Huggins, four years younger, often found herself in her brother’s larger-than-life shadow, “which is not a bad place to be when he’s behaving himself,” she says, laughing. After graduation, Frady started his career in newspapers, then went to work for Newsweek. Huggins says it wasn’t his style, though. He wanted to “elaborate.” Frady’s books gave him that chance.

John Quinn installing audio recording device to capture bird song activity

An early 1960s photo from The Greenville News Piedmont introducing its college interns / courtesy photo

‘Lofty things’ and a legacy of words

Box 18 of the Emory papers  includes a 15-page response to  Christianity Today’s critical review  of his Graham biography.

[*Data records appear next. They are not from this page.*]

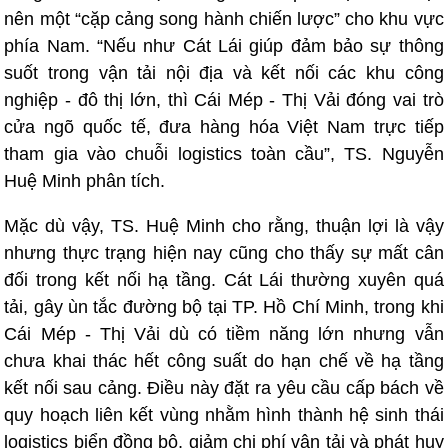
nên một “cặp cảng song hành chiến lược” cho khu vực
phía Nam. “Nếu như Cát Lái giúp đảm bảo sự thông
suốt trong vận tải nội địa và kết nối các khu công
nghiệp - đô thị lớn, thì Cái Mép - Thị Vải đóng vai trò
cửa ngõ quốc tế, đưa hàng hóa Việt Nam trực tiếp
tham gia vào chuỗi logistics toàn cầu”, TS. Nguyễn
Huệ Minh phân tích.
Mặc dù vậy, TS. Huệ Minh cho rằng, thuận lợi là vậy
nhưng thực trạng hiện nay cũng cho thấy sự mất cân
đối trong kết nối hạ tầng. Cát Lái thường xuyên quá
tải, gây ùn tắc đường bộ tại TP. Hồ Chí Minh, trong khi
Cái Mép - Thị Vải dù có tiềm năng lớn nhưng vẫn
chưa khai thác hết công suất do hạn chế về hạ tầng
kết nối sau cảng. Điều này đặt ra yêu cầu cấp bách về
quy hoạch liên kết vùng nhằm hình thành hệ sinh thái
logistics biển đồng bộ, giảm chi phí vận tải và phát huy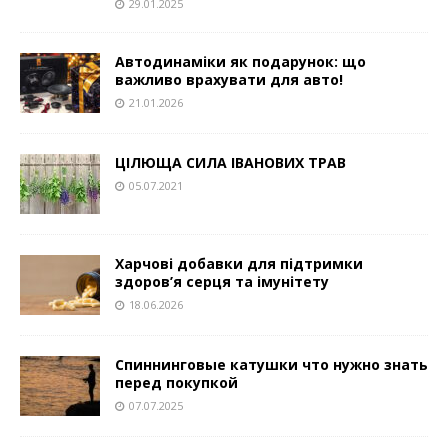
29.01.2025
Автодинаміки як подарунок: що
важливо врахувати для авто!
21.01.2026
ЦІЛЮЩА СИЛА ІВАНОВИХ ТРАВ
05.07.2021
Харчові добавки для підтримки
здоров’я серця та імунітету
18.06.2026
Спиннинговые катушки что нужно знать
перед покупкой
07.07.2025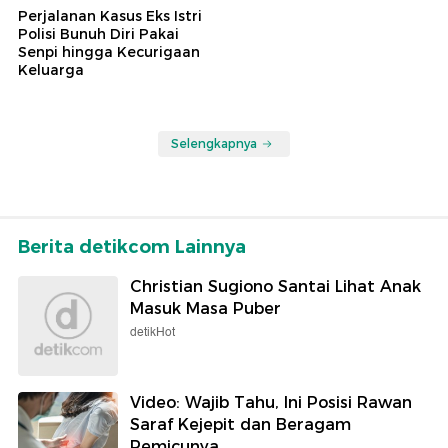
Perjalanan Kasus Eks Istri
Polisi Bunuh Diri Pakai
Senpi hingga Kecurigaan
Keluarga
Selengkapnya
Berita detikcom Lainnya
Christian Sugiono Santai Lihat Anak
Masuk Masa Puber
detikHot
Video: Wajib Tahu, Ini Posisi Rawan
Saraf Kejepit dan Beragam
Pemicunya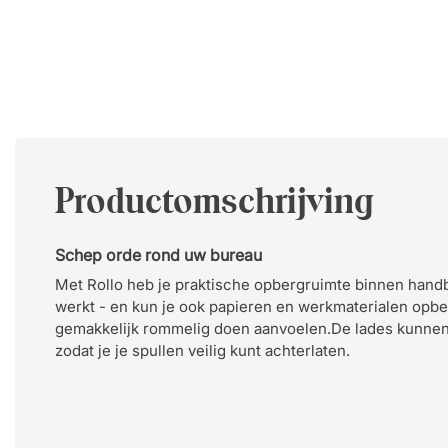
Productomschrijving
Schep orde rond uw bureau
Met Rollo heb je praktische opbergruimte binnen hand
werkt - en kun je ook papieren en werkmaterialen opbe
gemakkelijk rommelig doen aanvoelen.De lades kunnen
zodat je je spullen veilig kunt achterlaten.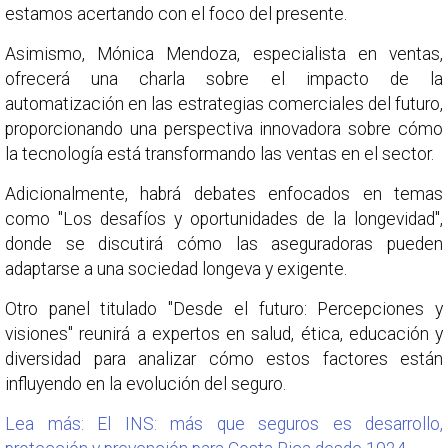
estamos acertando con el foco del presente.
Asimismo, Mónica Mendoza, especialista en ventas,
ofrecerá una charla sobre el impacto de la
automatización en las estrategias comerciales del futuro,
proporcionando una perspectiva innovadora sobre cómo
la tecnología está transformando las ventas en el sector.
Adicionalmente, habrá debates enfocados en temas
como "Los desafíos y oportunidades de la longevidad",
donde se discutirá cómo las aseguradoras pueden
adaptarse a una sociedad longeva y exigente.
Otro panel titulado "Desde el futuro: Percepciones y
visiones" reunirá a expertos en salud, ética, educación y
diversidad para analizar cómo estos factores están
influyendo en la evolución del seguro.
Lea más: El INS: más que seguros es desarrollo,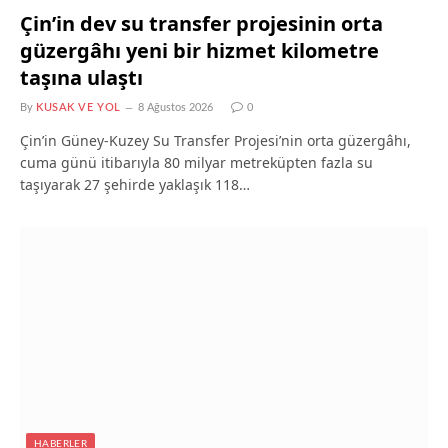
Çin’in dev su transfer projesinin orta
güzergâhı yeni bir hizmet kilometre
taşına ulaştı
By
KUSAK VE YOL
8 Ağustos 2026
0
Çin’in Güney-Kuzey Su Transfer Projesi’nin orta güzergâhı,
cuma günü itibarıyla 80 milyar metreküpten fazla su
taşıyarak 27 şehirde yaklaşık 118…
HABERLER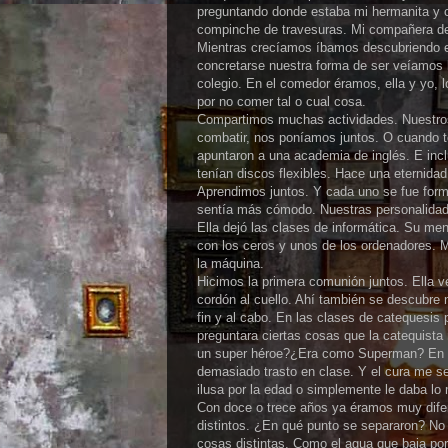
preguntando donde estaba mi hermanita y c
compinche de travesuras. Mi compañera de
Mientras crecíamos íbamos descubriendo e
concretarse nuestra forma de ser veíamos
colegio. En el comedor éramos, ella y yo,
por no comer tal o cual cosa.
Compartimos muchas actividades. Nuestros
combatir, nos poníamos juntos. O cuando to
apuntaron a una academia de inglés. E inc
tenían discos flexibles. Hace una eternidad
Aprendimos juntos. Y cada uno se fue form
sentía más cómodo. Nuestras personalidad
Ella dejó las clases de informática. Su me
con los ceros y unos de los ordenadores. M
la máquina.
Hicimos la primera comunión juntos. Ella ve
cordón al cuello. Ahí también se descubre 
fin y al cabo. En las clases de catequesi
preguntara ciertas cosas que la catequist
un super héroe?¿Era como Superman? En m
demasiado trasto en clase. Y el cura me 
ilusa por la edad o simplemente le daba lo
Con doce o trece años ya éramos muy difer
distintos. ¿En qué punto se separaron? No 
cosas distintas. Como el agua que baja por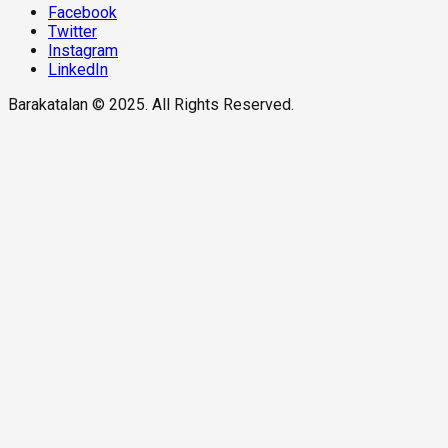
Facebook
Twitter
Instagram
LinkedIn
Barakatalan © 2025. All Rights Reserved.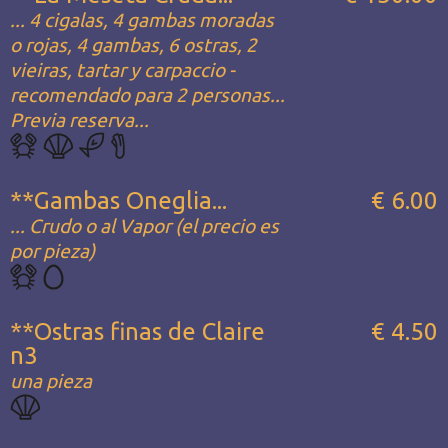
... 4 cigalas, 4 gambas moradas
o rojas, 4 gambas, 6 ostras, 2
vieiras, tartar y carpaccio -
recomendado para 2 personas...
Previa reserva...
**Gambas Oneglia...
€ 6.00
... Crudo o al Vapor (el precio es
por pieza)
**Ostras finas de Claire
€ 4.50
n3
una pieza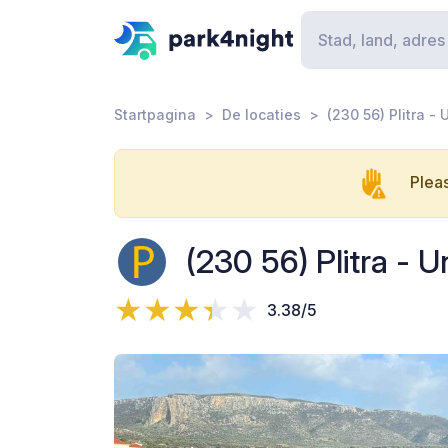
Startpagina
De locaties
(230 56) Plitra 
Pleas
(230 56) Plitra -
3.38/5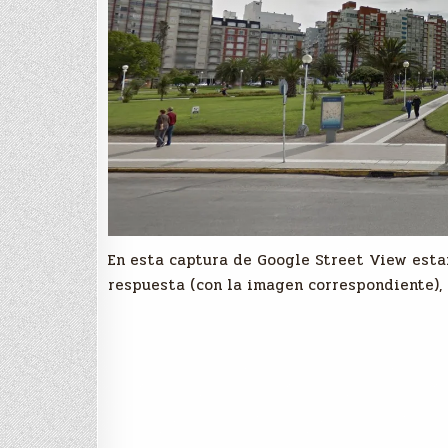
En esta captura de Google Street View esta
respuesta (con la imagen correspondiente), 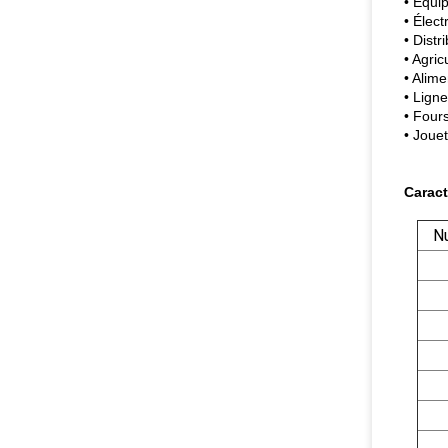
• Équi
• Élec
• Distr
• Agric
• Alime
• Ligne
• Four
• Jouet
Caract
N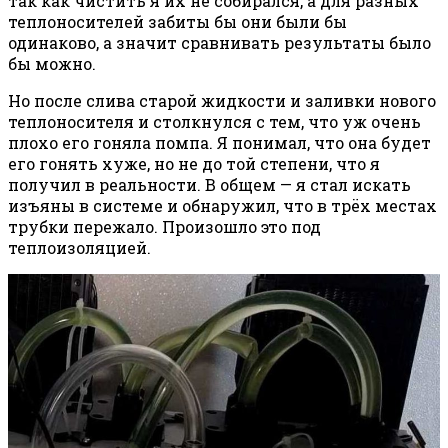
так как чистить я их не собирался, а для разных
теплоносителей забиты бы они были бы
одинаково, а значит сравнивать результаты было
бы можно.
Но после слива старой жидкости и заливки нового
теплоносителя и столкнулся с тем, что уж очень
плохо его гоняла помпа. Я понимал, что она будет
его гонять хуже, но не до той степени, что я
получил в реальности. В общем — я стал искать
изъяны в системе и обнаружил, что в трёх местах
трубки пережало. Произошло это под
теплоизоляцией.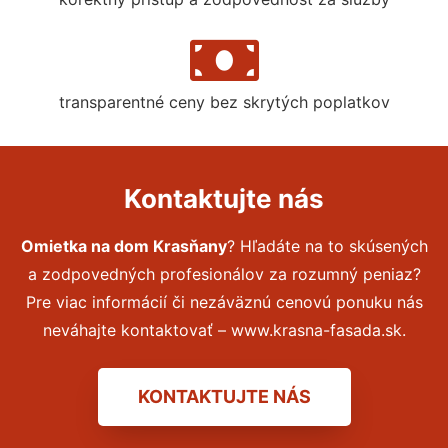
transparentné ceny bez skrytých poplatkov
Kontaktujte nás
Omietka na dom Krasňany
? Hľadáte na to skúsených
a zodpovedných profesionálov za rozumný peniaz?
Pre viac informácií či nezáväznú cenovú ponuku nás
neváhajte kontaktovať – www.krasna-fasada.sk.
KONTAKTUJTE NÁS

“Usually, there is no more graceless – and bootless – exercise imaginable than quarreling with reviews, no matter how woefully mis-witted, of one’s work. But for some while now, I’ve been hearing that certain denigrations … were being widely distributed about by parties connected to Graham – suggestions, such as that I took absolutely no notes through the course of all those interviews, that up to this point have seemed really beneath comment.”

Incidentally, the same box includes multiple notebooks full of Graham’s answers to Frady’s questions. Of all his books, the Wallace biography won the most acclaim. Decades after it was published, Frady adapted it into a screenplay for a television miniseries on the four-term Alabama governor and notorious segregationist. The production was nominated for eight Emmys and won three.

Late in life, Frady moved back  to Greenville to join the Furman faculty. But he died before he could begin teaching. He left behind a staggering number of words, a record of a life devoted to “lofty things, not on the little details that everyone is expected to take care of,” Huggins says. “I think he felt like he was excused from doing things in an ordinary way.”